▼
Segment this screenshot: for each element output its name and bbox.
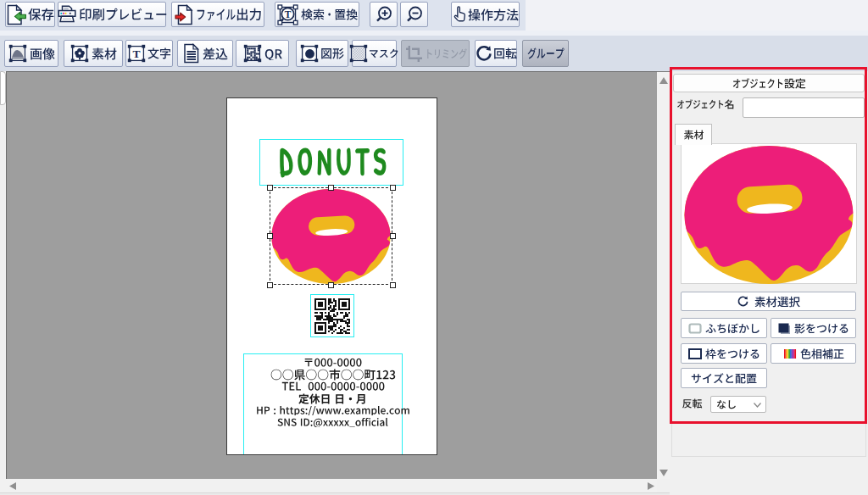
svg-text:T: T xyxy=(132,47,140,60)
svg-text:T: T xyxy=(284,8,291,19)
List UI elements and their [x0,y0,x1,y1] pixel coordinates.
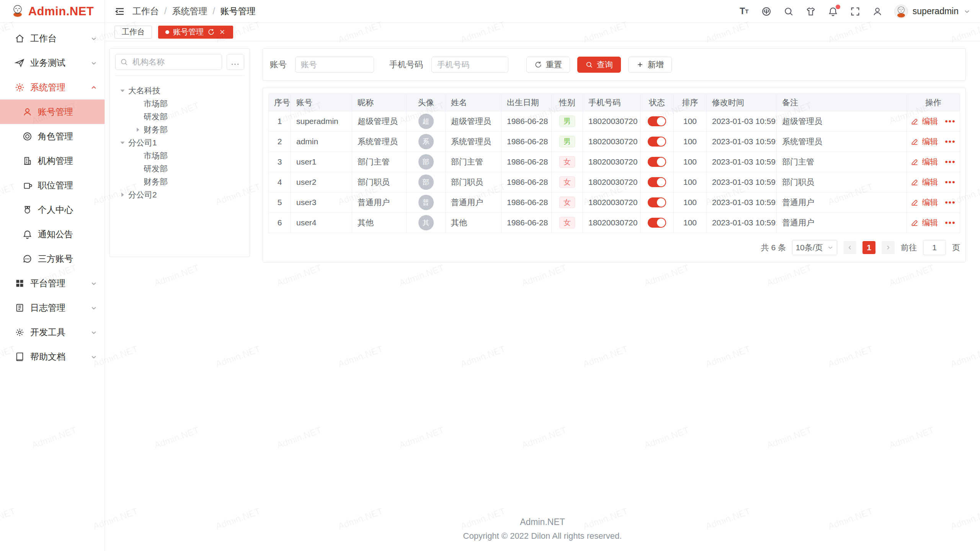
font-size-icon[interactable]: TT [739,6,750,17]
tree-node[interactable]: 研发部 [115,110,244,123]
close-icon[interactable] [219,28,226,36]
reset-button[interactable]: 重置 [526,57,570,73]
page-size-select[interactable]: 10条/页 [792,240,837,255]
building-icon [22,156,33,166]
sidebar-item-log-management[interactable]: 日志管理 [0,295,105,320]
language-icon[interactable] [761,6,772,17]
sidebar-item-notice-announcement[interactable]: 通知公告 [0,222,105,246]
caret-down-icon[interactable] [118,86,127,95]
avatar: 普 [418,195,434,210]
refresh-icon [534,61,542,68]
breadcrumb: 工作台 / 系统管理 / 账号管理 [132,5,256,17]
tree-node[interactable]: 市场部 [115,149,244,162]
notification-bell-icon[interactable] [828,6,838,17]
more-actions-button[interactable]: ••• [945,218,956,227]
breadcrumb-item[interactable]: 系统管理 [172,5,207,17]
active-tab-dot-icon [165,30,169,34]
sidebar-item-platform-management[interactable]: 平台管理 [0,271,105,295]
edit-button[interactable]: 编辑 [911,156,938,167]
breadcrumb-item[interactable]: 工作台 [132,5,159,17]
sidebar-menu: 工作台 业务测试 系统管理 账号管理 角色管理 [0,23,105,369]
more-actions-button[interactable]: ••• [945,157,956,166]
cell-phone: 18020030720 [583,152,640,172]
more-actions-button[interactable]: ••• [945,137,956,146]
tree-node[interactable]: 市场部 [115,97,244,110]
avatar: 部 [418,174,434,190]
status-toggle[interactable] [648,197,666,207]
avatar: 部 [418,154,434,170]
org-search-input[interactable] [115,54,222,70]
cell-remark: 部门主管 [777,152,907,172]
tree-node[interactable]: 分公司2 [115,188,244,201]
sidebar-item-account-management[interactable]: 账号管理 [0,99,105,124]
cell-index: 4 [269,172,291,192]
edit-button[interactable]: 编辑 [911,136,938,147]
tree-node[interactable]: 财务部 [115,123,244,136]
more-actions-button[interactable]: ••• [945,117,956,126]
sidebar-item-role-management[interactable]: 角色管理 [0,124,105,148]
search-icon [585,61,593,68]
cell-account: superadmin [291,111,352,132]
sidebar-item-profile-center[interactable]: 个人中心 [0,197,105,222]
status-toggle[interactable] [648,116,666,126]
more-actions-button[interactable]: ••• [945,178,956,187]
send-icon [15,58,25,68]
sidebar-item-org-management[interactable]: 机构管理 [0,148,105,173]
status-toggle[interactable] [648,157,666,167]
tree-node[interactable]: 大名科技 [115,84,244,97]
tabbar: 工作台 账号管理 [105,23,980,41]
page-number-button[interactable]: 1 [862,241,875,254]
journal-icon [15,303,25,313]
tree-node[interactable]: 财务部 [115,175,244,188]
sidebar-item-system-management[interactable]: 系统管理 [0,75,105,99]
edit-button[interactable]: 编辑 [911,217,938,228]
theme-shirt-icon[interactable] [805,6,816,17]
col-phone: 手机号码 [583,94,640,111]
goto-page-input[interactable] [923,240,946,255]
collapse-sidebar-icon[interactable] [114,6,126,17]
edit-icon [911,199,919,207]
sidebar-item-label: 三方账号 [38,253,98,265]
caret-right-icon[interactable] [118,191,127,199]
edit-button[interactable]: 编辑 [911,197,938,208]
col-index: 序号 [269,94,291,111]
status-toggle[interactable] [648,218,666,228]
status-toggle[interactable] [648,177,666,187]
sidebar-item-help-docs[interactable]: 帮助文档 [0,344,105,369]
table-row: 5 user3 普通用户 普 普通用户 1986-06-28 女 1802003… [269,192,960,213]
edit-button[interactable]: 编辑 [911,177,938,187]
add-button[interactable]: 新增 [628,57,672,73]
sidebar-item-business-test[interactable]: 业务测试 [0,51,105,75]
user-menu[interactable]: superadmin [894,5,971,18]
phone-filter-input[interactable] [431,57,508,73]
caret-down-icon[interactable] [118,139,127,147]
fullscreen-icon[interactable] [850,6,861,17]
sidebar-item-label: 职位管理 [38,179,98,191]
account-filter-input[interactable] [295,57,374,73]
edit-button-label: 编辑 [922,197,938,208]
edit-button[interactable]: 编辑 [911,116,938,127]
tab-account-management[interactable]: 账号管理 [158,26,233,39]
org-more-button[interactable]: ... [227,54,244,70]
caret-right-icon[interactable] [134,126,142,134]
search-icon[interactable] [783,6,794,17]
tab-workbench[interactable]: 工作台 [114,26,152,39]
sidebar-item-position-management[interactable]: 职位管理 [0,173,105,197]
prev-page-button[interactable] [843,241,856,254]
tree-node[interactable]: 分公司1 [115,136,244,149]
sidebar-item-dev-tools[interactable]: 开发工具 [0,320,105,344]
refresh-icon[interactable] [207,28,215,36]
table-row: 3 user1 部门主管 部 部门主管 1986-06-28 女 1802003… [269,152,960,172]
sidebar-item-thirdparty-account[interactable]: 三方账号 [0,246,105,271]
footer-title: Admin.NET [105,517,980,527]
cell-modified-time: 2023-01-03 10:59:44 [707,172,777,192]
status-toggle[interactable] [648,137,666,147]
next-page-button[interactable] [882,241,895,254]
more-actions-button[interactable]: ••• [945,198,956,207]
person-icon[interactable] [872,6,883,17]
sidebar-item-workbench[interactable]: 工作台 [0,26,105,51]
chat-icon [22,254,33,264]
logo[interactable]: Admin.NET [0,0,105,23]
search-button[interactable]: 查询 [577,57,621,73]
tree-node[interactable]: 研发部 [115,162,244,175]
▲
[Exercise instructions]
Please restate the entries word for word, with all pictures left out.

[Solution to this problem]
Segment this screenshot: for each element output its name and bbox.
svg-text:T: T xyxy=(132,47,140,60)
svg-text:T: T xyxy=(284,8,291,19)
List UI elements and their [x0,y0,x1,y1] pixel coordinates.
font-size-icon[interactable]: TT [739,6,750,17]
tree-node[interactable]: 研发部 [115,110,244,123]
close-icon[interactable] [219,28,226,36]
reset-button[interactable]: 重置 [526,57,570,73]
page-size-select[interactable]: 10条/页 [792,240,837,255]
building-icon [22,156,33,166]
sidebar-item-log-management[interactable]: 日志管理 [0,295,105,320]
language-icon[interactable] [761,6,772,17]
sidebar-item-notice-announcement[interactable]: 通知公告 [0,222,105,246]
caret-down-icon[interactable] [118,86,127,95]
avatar: 普 [418,195,434,210]
refresh-icon [534,61,542,68]
breadcrumb: 工作台 / 系统管理 / 账号管理 [132,5,256,17]
tree-node[interactable]: 市场部 [115,149,244,162]
notification-bell-icon[interactable] [828,6,838,17]
more-actions-button[interactable]: ••• [945,218,956,227]
breadcrumb-item[interactable]: 系统管理 [172,5,207,17]
active-tab-dot-icon [165,30,169,34]
sidebar-item-platform-management[interactable]: 平台管理 [0,271,105,295]
edit-button[interactable]: 编辑 [911,156,938,167]
breadcrumb-item[interactable]: 工作台 [132,5,159,17]
sidebar-menu: 工作台 业务测试 系统管理 账号管理 角色管理 [0,23,105,369]
more-actions-button[interactable]: ••• [945,157,956,166]
cell-phone: 18020030720 [583,152,640,172]
more-actions-button[interactable]: ••• [945,137,956,146]
tree-node[interactable]: 市场部 [115,97,244,110]
avatar: 部 [418,174,434,190]
status-toggle[interactable] [648,197,666,207]
avatar: 部 [418,154,434,170]
org-search-input[interactable] [115,54,222,70]
cell-remark: 部门主管 [777,152,907,172]
tree-node[interactable]: 分公司2 [115,188,244,201]
sidebar-item-account-management[interactable]: 账号管理 [0,99,105,124]
cell-index: 4 [269,172,291,192]
edit-button[interactable]: 编辑 [911,136,938,147]
tree-node[interactable]: 财务部 [115,123,244,136]
more-actions-button[interactable]: ••• [945,117,956,126]
sidebar-item-role-management[interactable]: 角色管理 [0,124,105,148]
search-icon [585,61,593,68]
cell-account: superadmin [291,111,352,132]
sidebar-item-profile-center[interactable]: 个人中心 [0,197,105,222]
status-toggle[interactable] [648,116,666,126]
more-actions-button[interactable]: ••• [945,178,956,187]
send-icon [15,58,25,68]
sidebar-item-org-management[interactable]: 机构管理 [0,148,105,173]
status-toggle[interactable] [648,157,666,167]
tree-node[interactable]: 大名科技 [115,84,244,97]
tabbar: 工作台 账号管理 [105,23,980,41]
page-number-button[interactable]: 1 [862,241,875,254]
journal-icon [15,303,25,313]
tree-node[interactable]: 财务部 [115,175,244,188]
sidebar-item-system-management[interactable]: 系统管理 [0,75,105,99]
edit-button[interactable]: 编辑 [911,217,938,228]
theme-shirt-icon[interactable] [805,6,816,17]
col-phone: 手机号码 [583,94,640,111]
goto-page-input[interactable] [923,240,946,255]
collapse-sidebar-icon[interactable] [114,6,126,17]
edit-icon [911,199,919,207]
sidebar-item-label: 三方账号 [38,253,98,265]
caret-right-icon[interactable] [118,191,127,199]
edit-button[interactable]: 编辑 [911,197,938,208]
col-index: 序号 [269,94,291,111]
status-toggle[interactable] [648,218,666,228]
status-toggle[interactable] [648,177,666,187]
sidebar-item-help-docs[interactable]: 帮助文档 [0,344,105,369]
table-row: 5 user3 普通用户 普 普通用户 1986-06-28 女 1802003… [269,192,960,213]
edit-button[interactable]: 编辑 [911,177,938,187]
add-button[interactable]: 新增 [628,57,672,73]
sidebar-item-business-test[interactable]: 业务测试 [0,51,105,75]
user-menu[interactable]: superadmin [894,5,971,18]
phone-filter-input[interactable] [431,57,508,73]
caret-down-icon[interactable] [118,139,127,147]
fullscreen-icon[interactable] [850,6,861,17]
sidebar-item-label: 职位管理 [38,179,98,191]
account-filter-input[interactable] [295,57,374,73]
edit-button-label: 编辑 [922,197,938,208]
edit-button[interactable]: 编辑 [911,116,938,127]
tab-account-management[interactable]: 账号管理 [158,26,233,39]
org-more-button[interactable]: ... [227,54,244,70]
caret-right-icon[interactable] [134,126,142,134]
search-icon[interactable] [783,6,794,17]
tab-workbench[interactable]: 工作台 [114,26,152,39]
sidebar-item-position-management[interactable]: 职位管理 [0,173,105,197]
prev-page-button[interactable] [843,241,856,254]
tree-node[interactable]: 分公司1 [115,136,244,149]
sidebar-item-dev-tools[interactable]: 开发工具 [0,320,105,344]
refresh-icon[interactable] [207,28,215,36]
table-row: 3 user1 部门主管 部 部门主管 1986-06-28 女 1802003… [269,152,960,172]
sidebar-item-thirdparty-account[interactable]: 三方账号 [0,246,105,271]
footer-title: Admin.NET [105,517,980,527]
cell-modified-time: 2023-01-03 10:59:44 [707,172,777,192]
status-toggle[interactable] [648,137,666,147]
next-page-button[interactable] [882,241,895,254]
more-actions-button[interactable]: ••• [945,198,956,207]
person-icon[interactable] [872,6,883,17]
sidebar-item-workbench[interactable]: 工作台 [0,26,105,51]
chat-icon [22,254,33,264]
logo[interactable]: Admin.NET [0,0,105,23]
search-button[interactable]: 查询 [577,57,621,73]
tree-node[interactable]: 研发部 [115,162,244,175]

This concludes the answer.